On Wed, Jun 21, 2006 at 02:26:40AM +0200, Rafael Laboissiere wrote:
> Could you please try the modified conjugue script below:
> 
> #!/usr/bin/perl -w
> my $encoding = (my @lines = `locale charmap`)[-1];
> chomp $encoding;
> my $script = "/usr/bin/conjugue-$encoding";
> if (-f $script) {
>   system ($script, @ARGV);
> } else {
>   die "Current locale charmap `$encoding' is unknown to conjugue.\n"
>     . "Accepted charmaps are UTF-8 and ISO-8859-1.\n";
> }
> 

Your script seems to be very robust now! I used the commands "locale"
and "locale charmap" to check what was happening and you are correct:
if no charmap is set by the user, the system inherits the default one.
I reconfigured my locales and set "none" as the default system locale,
and didn't set my personal locale.

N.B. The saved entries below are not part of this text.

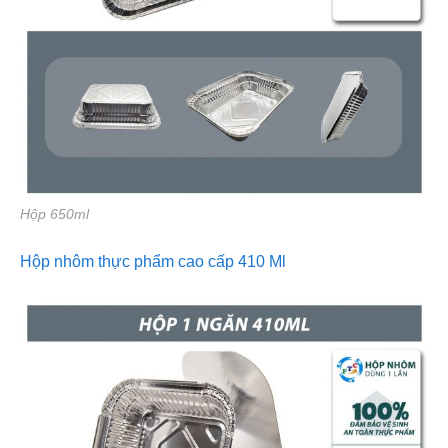
Hộp 650ml
Hộp nhôm thực phẩm cao cấp 410 Ml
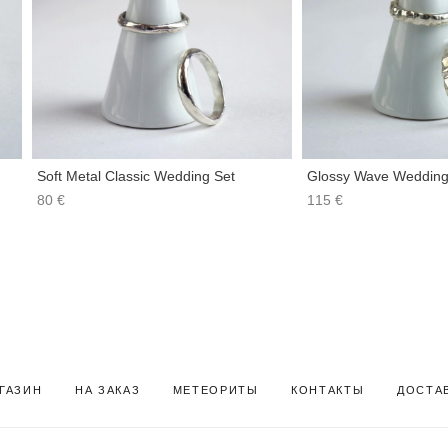
Soft Metal Classic Wedding Set
Glossy Wave Wedding
80 €
115 €
ГАЗИН
НА ЗАКАЗ
МЕТЕОРИТЫ
КОНТАКТЫ Д
ОСТА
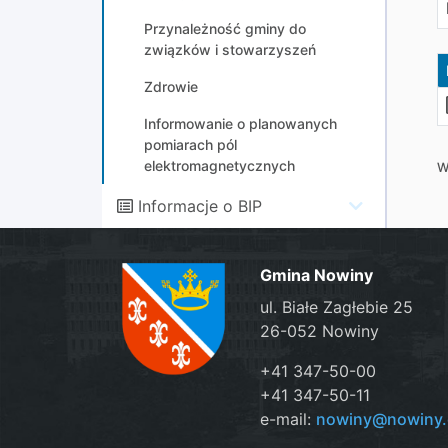
Przynależność gminy do
związków i stowarzyszeń
Zdrowie
Informowanie o planowanych
pomiarach pól
elektromagnetycznych
W
Informacje o BIP
Gmina Nowiny
ul. Białe Zagłebie 25
26-052 Nowiny
+41 347-50-00
+41 347-50-11
e-mail:
nowiny@nowiny.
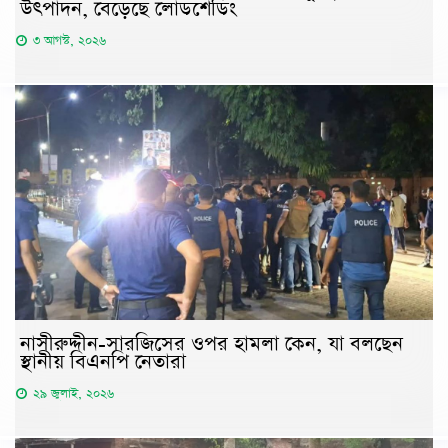
উৎপাদন, বেড়েছে লোডশেডিং
৩ আগস্ট, ২০২৬
নাসীরুদ্দীন-সারজিসের ওপর হামলা কেন, যা বলছেন
স্থানীয় বিএনপি নেতারা
২৯ জুলাই, ২০২৬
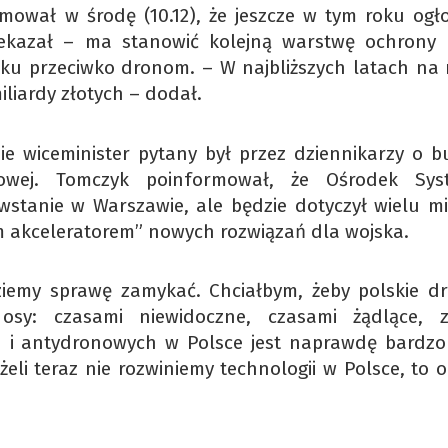
ował w środę (10.12), że jeszcze w tym roku ogł
rzekazał – ma stanowić kolejną warstwę ochrony 
dku przeciwko dronom. – W najbliższych latach na 
liardy złotych – dodał.
ie wiceminister pytany był przez dziennikarzy o 
nowej. Tomczyk poinformował, że Ośrodek Sy
stanie w Warszawie, ale będzie dotyczył wielu mi
m akceleratorem” nowych rozwiązań dla wojska.
dziemy sprawę zamykać. Chciałbym, żeby polskie d
k osy: czasami niewidoczne, czasami żądlące, 
h i antydronowych w Polsce jest naprawdę bardzo
żeli teraz nie rozwiniemy technologii w Polsce, to 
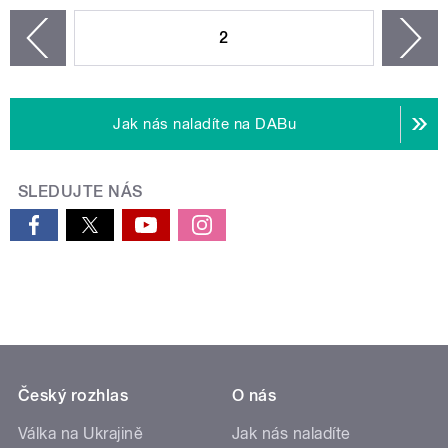
STRÁNKY
2
n
zí
Jak nás naladíte na DABu
SLEDUJTE NÁS
Český rozhlas
O nás
Válka na Ukrajině
Jak nás naladíte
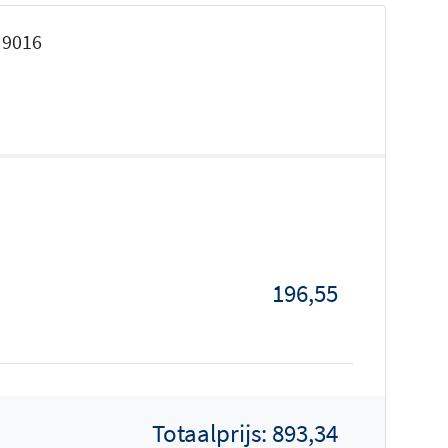
 9016
196,55
Totaalprijs:
893,34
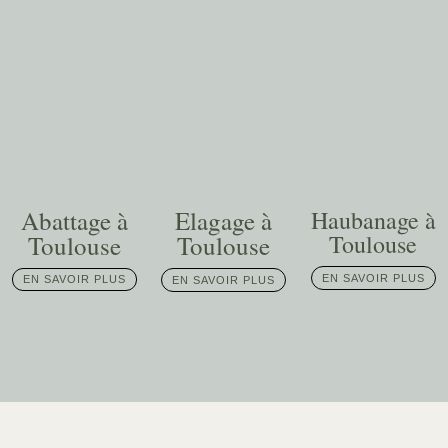
Abattage à
Elagage à
Haubanage à
Toulouse
Toulouse
Toulouse
EN SAVOIR PLUS
EN SAVOIR PLUS
EN SAVOIR PLUS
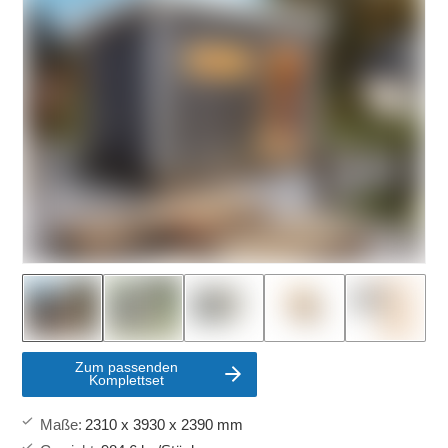
Zum passenden
Komplettset
Maße
:
2310 x 3930 x 2390 mm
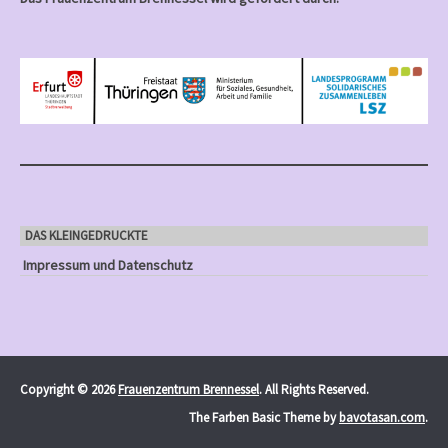
DAS KLEINGEDRUCKTE
Impressum und Datenschutz
Copyright © 2026
Frauenzentrum Brennessel
. All Rights Reserved.
The Farben Basic Theme by
bavotasan.com
.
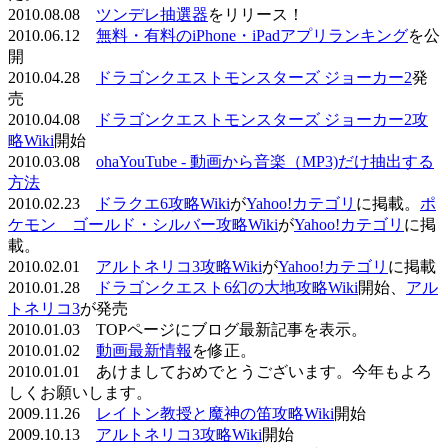
2010.08.08
ツンデレ抽選器
をリリース！
2010.06.12
無料・有料のiPhone・iPadアプリランキング
を公
開
2010.04.28
ドラゴンクエストモンスターズ ジョーカー2
発
売
2010.04.08
ドラゴンクエストモンスターズ ジョーカー2攻
略Wiki
開始
2010.03.08
ohaYouTube - 動画から音楽（MP3)だけ抽出する
方法
2010.02.23
ドラクエ6攻略Wiki
が
Yahoo!カテゴリ
に掲載。
ポ
ケモン ゴールド・シルバー攻略Wiki
が
Yahoo!カテゴリ
に掲
載。
2010.02.01
アルトネリコ3攻略Wiki
が
Yahoo!カテゴリ
に掲載
2010.01.28
ドラゴンクエスト6幻の大地攻略Wiki
開始、
アル
トネリコ3
が発売
2010.01.03 TOPページにブログ最新記事を表示。
2010.01.02
動画最新情報
を修正。
2010.01.01 あけましておめでとうございます。今年もよろ
しくお願いします。
2009.11.26
レイトン教授と魔神の笛攻略Wiki
開始
2009.10.13
アルトネリコ3攻略Wiki
開始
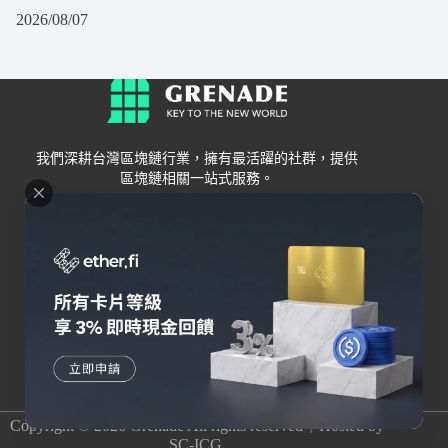
2026/08/07
我們深耕台灣區塊鏈行業，擁有最活躍的社群，提供
區塊鏈相關一站式服務。
Grenade
區塊鏈資訊
交易所
關於我們
新手
幣安
聯絡我們
Bybit
錢包
OKX
加密卡
HOYA BIT
AI
Pionex
其他
Copyright © 2026 Grenade All rights reserved｜Hosted by
SC-ICG.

If I open either xterm or console I
get:

$ locale
LANG=
LC_CTYPE="POSIX"
LC_NUMERIC="POSIX"
LC_TIME="POSIX"
LC_COLLATE="POSIX"
LC_MONETARY="POSIX"
LC_MESSAGES="POSIX"
LC_PAPER="POSIX"
LC_NAME="POSIX"
LC_ADDRESS="POSIX"
LC_TELEPHONE="POSIX"
LC_MEASUREMENT="POSIX"
LC_IDENTIFICATION="POSIX"
LC_ALL=
$ conjugue
Current locale charmap `ANSI_X3.4-1968' is unknown to conjugue.
Accepted charmaps are UTF-8 and ISO-8859-1.

However, if I open uxterm it automatically converts LC_CTYPE into
"en_US.UTF-8" and conjugue does its job and calls conjugue-UTF-8.

It seems that the script will never print the hundreds of lines of
error messages. I think that The worst thing that might happen is the
existence of a mismatch between the user's locale configuration and
the charmap of his terminal. But in this case all applications that
output non-ASCII characters will print strange letters.